Excerpted data START

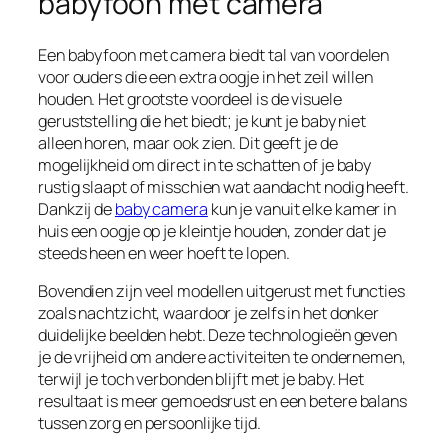
babyfoon met camera
Een babyfoon met camera biedt tal van voordelen
voor ouders die een extra oogje in het zeil willen
houden. Het grootste voordeel is de visuele
geruststelling die het biedt; je kunt je baby niet
alleen horen, maar ook zien. Dit geeft je de
mogelijkheid om direct in te schatten of je baby
rustig slaapt of misschien wat aandacht nodig heeft.
Dankzij de
baby camera
kun je vanuit elke kamer in
huis een oogje op je kleintje houden, zonder dat je
steeds heen en weer hoeft te lopen.
Bovendien zijn veel modellen uitgerust met functies
zoals nachtzicht, waardoor je zelfs in het donker
duidelijke beelden hebt. Deze technologieën geven
je de vrijheid om andere activiteiten te ondernemen,
terwijl je toch verbonden blijft met je baby. Het
resultaat is meer gemoedsrust en een betere balans
tussen zorg en persoonlijke tijd.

Excerpted data END

▶ **Task statement**
Looking at the records, how many lines include "oogje"? Respond with the number only.

▶ **Reply**
2